Le chantier du nouveau Guertin à Gatineau n’est pas encore entamé qu’on parle déjà de coûts supplémentaires.

L’importance des petits caractères

CHRONIQUE / Êtes-vous surpris ? Le chantier du nouveau Guertin à Gatineau n’est pas encore entamé qu’on parle déjà de coûts supplémentaires.

Je lisais le texte de mon collègue Mathieu Bélanger et je me sentais comme le gars qui a oublié de lire les petits caractères en bas de son contrat.

Ma surprise ne provient pas tellement du fait que le futur complexe de la Cité pourrait coûter plus cher. Mais bien de ce que Gatineau pourrait assumer une partie des frais supplémentaires.

On nous a dit et répété que les coûts de construction de ce futur complexe de 4 glaces seraient plafonnés à 79 millions — pas une cenne de plus.

Cette garantie d’un coût fixe, c’était le fer de lance politique de l’entente. Les gens en ont marre des grands chantiers publics qui coûtent plus cher que prévu !

Le maire Maxime Pedneaud-Jobin s’en est servi comme argument pour vendre son projet à la population, puis aux députés de l’Assemblée nationale.

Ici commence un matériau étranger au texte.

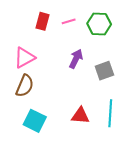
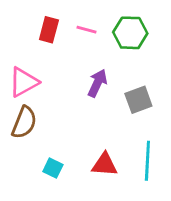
pink line: (69, 21) -> (86, 30), turned 32
cyan square: (35, 121) -> (53, 168), moved, size x0.6

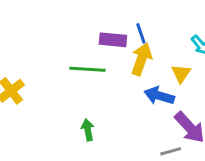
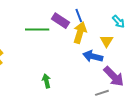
purple rectangle: (113, 40) -> (61, 21), turned 30
green line: (87, 69) -> (37, 29), moved

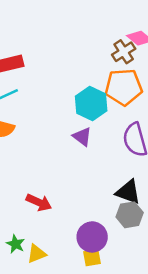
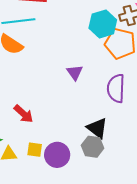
cyan hexagon: (91, 103) -> (103, 24), moved
yellow square: (92, 258) -> (35, 150), moved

S’il devait y avoir des frais supplémentaires, ils seraient entièrement à la charge de Vision Multisports Outaouais (VMSO), le partenaire de la Ville dans ce projet.

C’est ce qu’on nous a dit et répété lors de la présentation du projet, en février dernier.

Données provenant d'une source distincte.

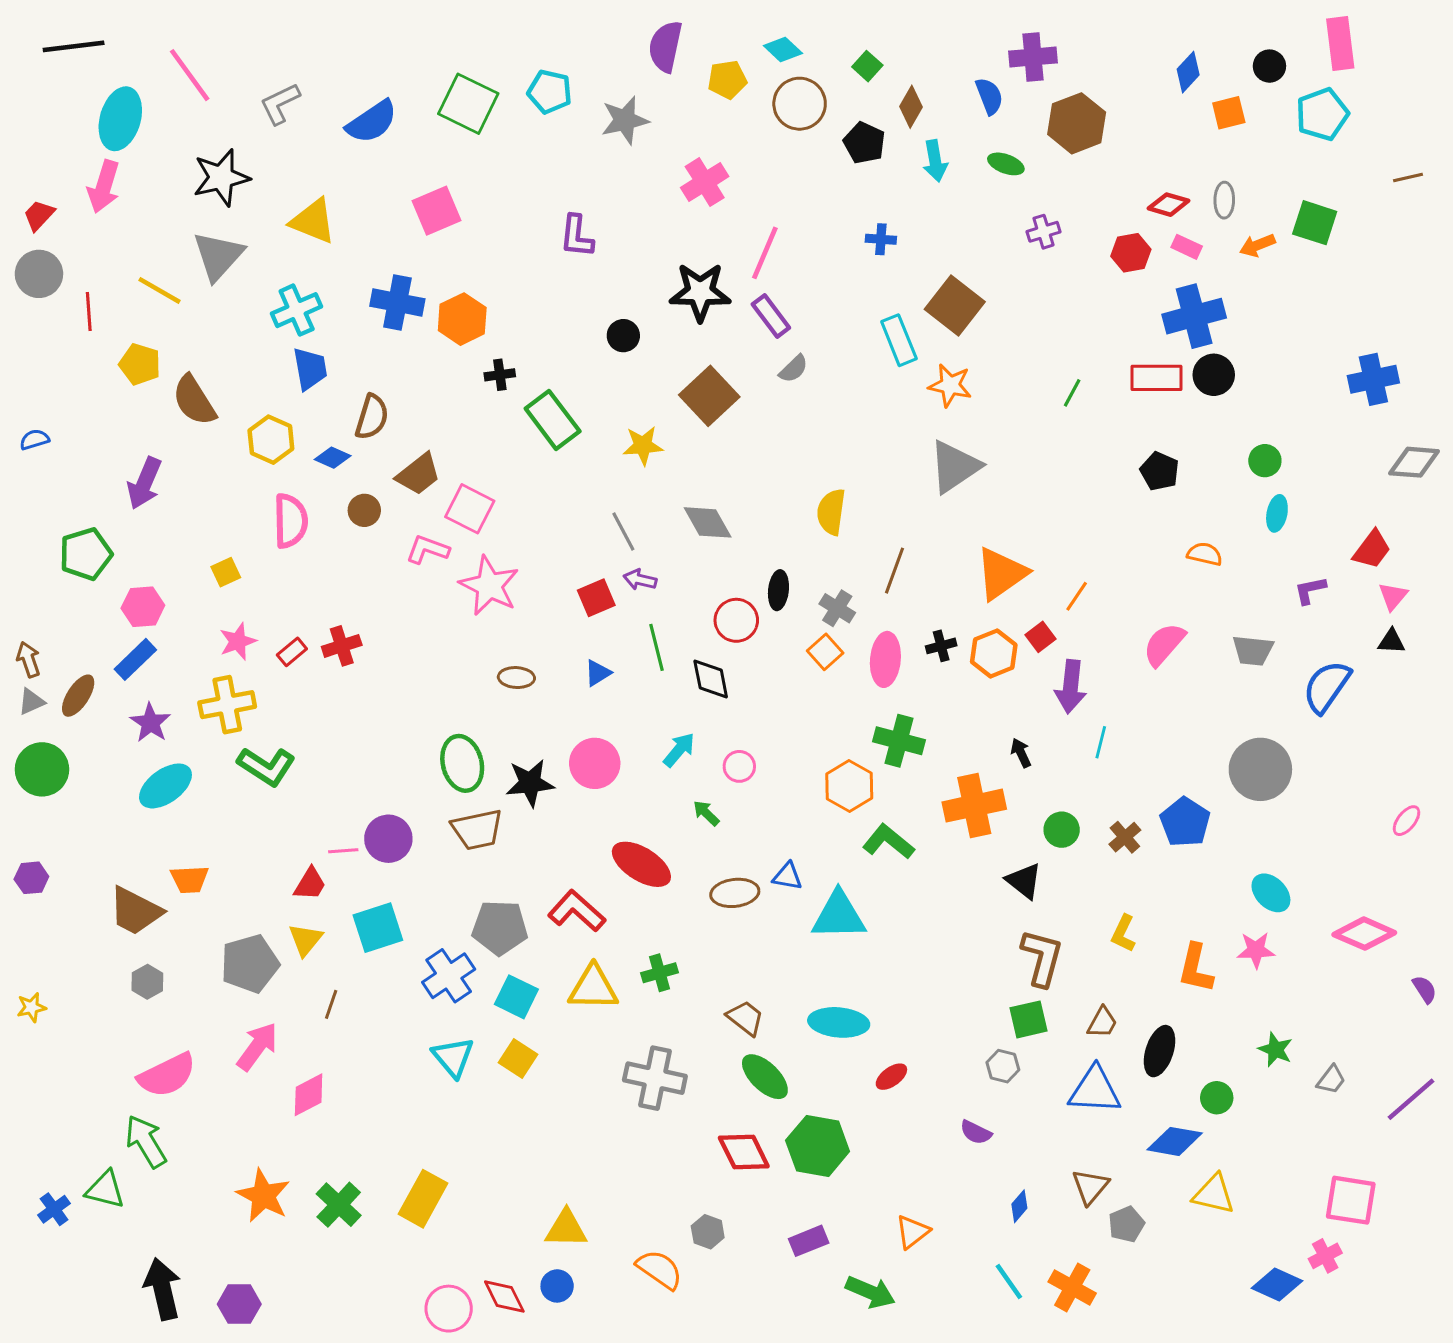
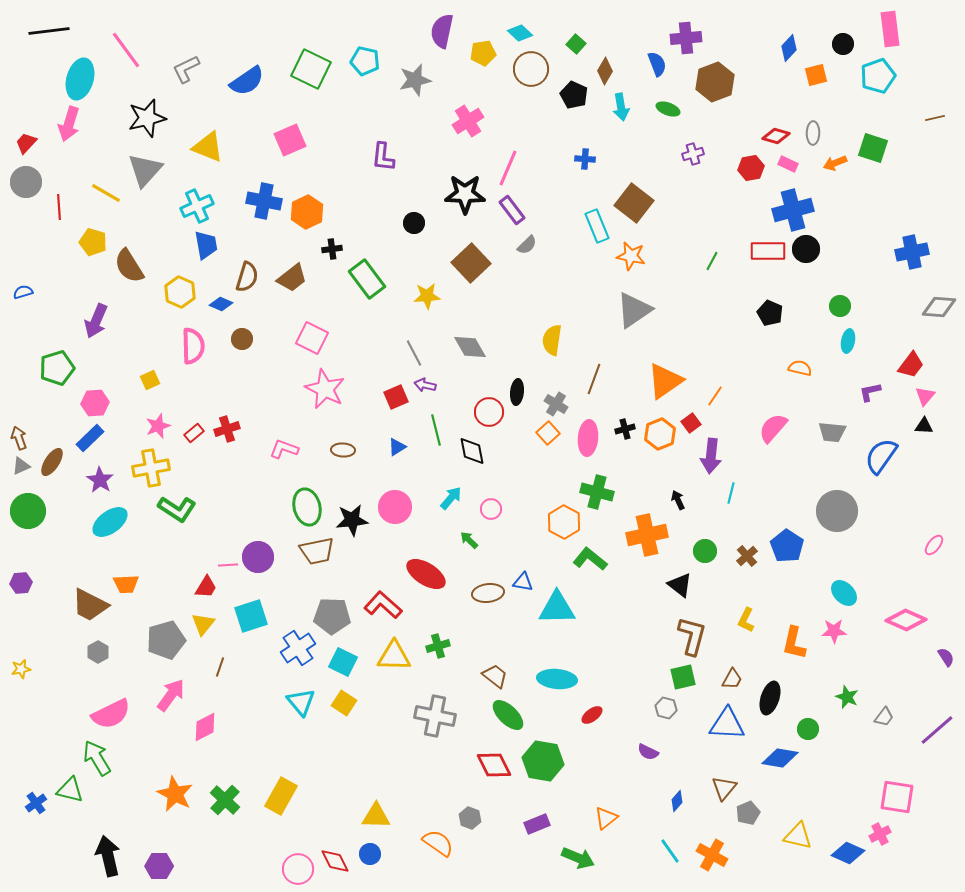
brown trapezoid: (419, 474) -> (292, 278), moved
pink L-shape: (428, 550) -> (284, 449), moved
yellow triangle: (1214, 1194) -> (798, 836), moved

Or qu’est-ce qu’on apprend, moins d’un an plus tard ? Que ce prix fixe et garanti de 79 millions avait une date de péremption.

En échouant à obtenir un certificat d’autorisation environnementale avant le 31 octobre dernier, Gatineau a perdu la garantie dont elle bénéficiait sur le prix du futur complexe Guertin. Une clause méconnue jusqu’ici prévoit qu’en raison de ce délai, VMSO et la Ville doivent revoir, au besoin, le protocole d’investissement et les conditions de réalisation du projet.

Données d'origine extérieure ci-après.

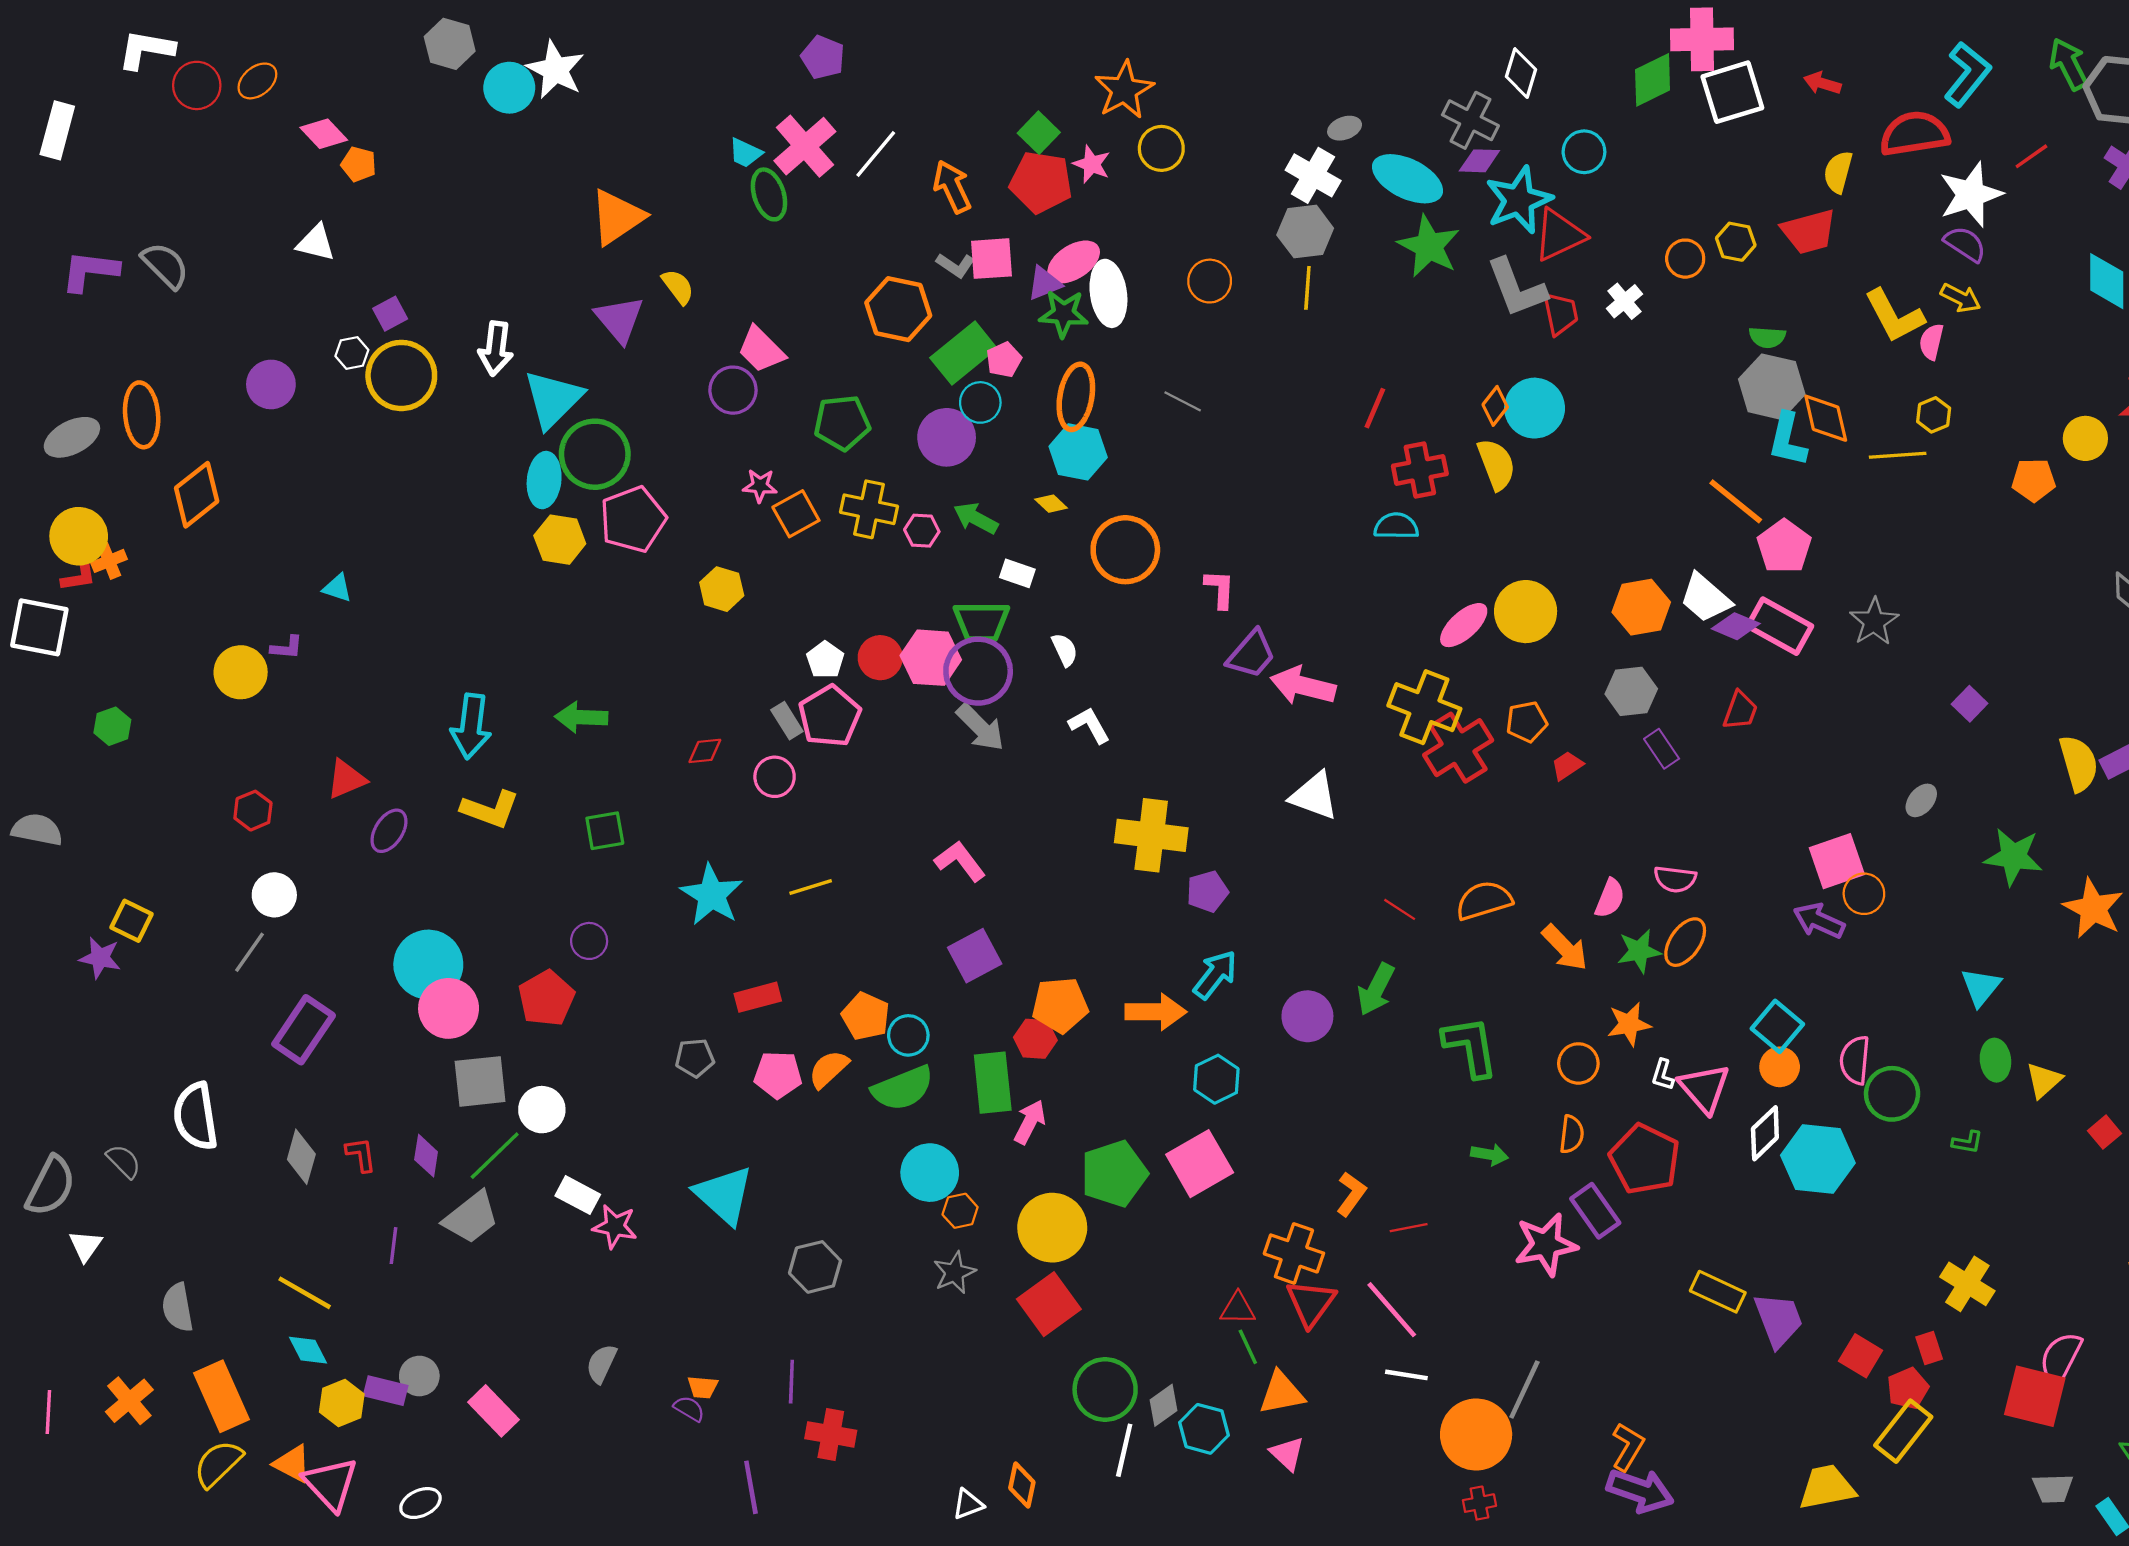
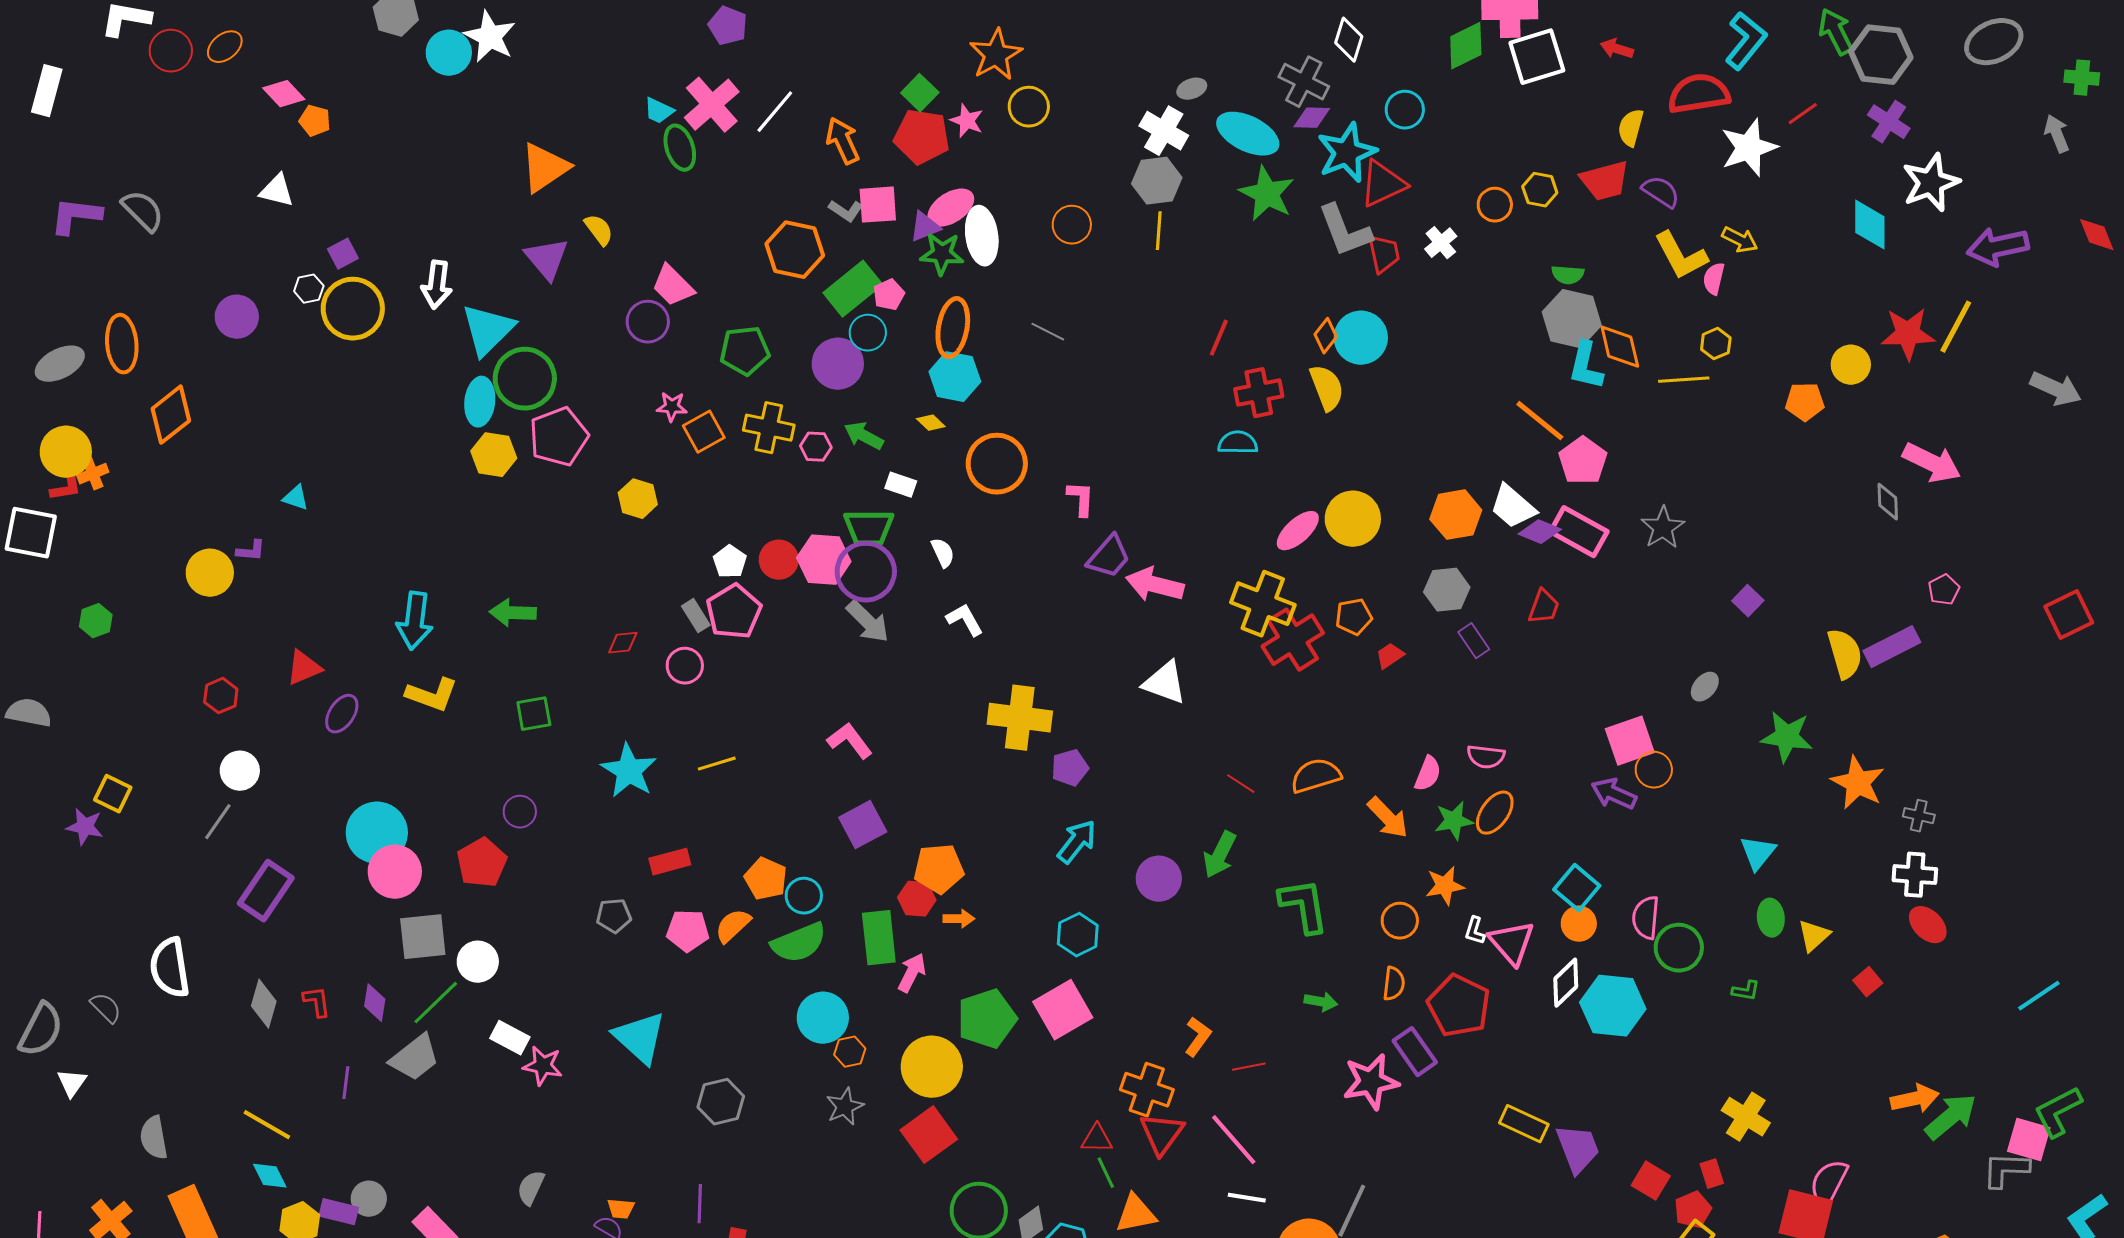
purple semicircle: (1965, 244) -> (1661, 192), moved
orange arrow: (1156, 1012) -> (959, 919), moved, size x0.6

Est-ce un drame ? Sans doute que non.

Trois mois de retard sur l’échéancier, c’est encore gérable. Tant du côté de VMSO que de la Ville de Gatineau, on semble d’ailleurs disposés à trouver un terrain d’entente, sans réviser à la hausse le prix « fixe et garanti » de 79 millions. Quant à la population, elle veut surtout que le dossier se règle sans tomber dans des dépenses exagérées.

Il reste que quelque chose m’agace profondément dans cet épisode. Jamais, au grand jamais, on a cru bon de préciser que cette garantie sur le prix du futur complexe était assortie d’une date de péremption. Personne n’en a fait mention lors de la présentation de l’entente entre VMSO et la Ville en février 2017.

Le maire ne s’en est pas vanté non plus alors que la date butoir approchait du 31 octobre. Faut dire que c’était à quelques jours des élections municipales.

Pour mieux vendre le projet, on a laissé croire à la population que le prix de 79 millions était coulé dans le béton. On vient de comprendre que ce n’est pas tout à fait le cas.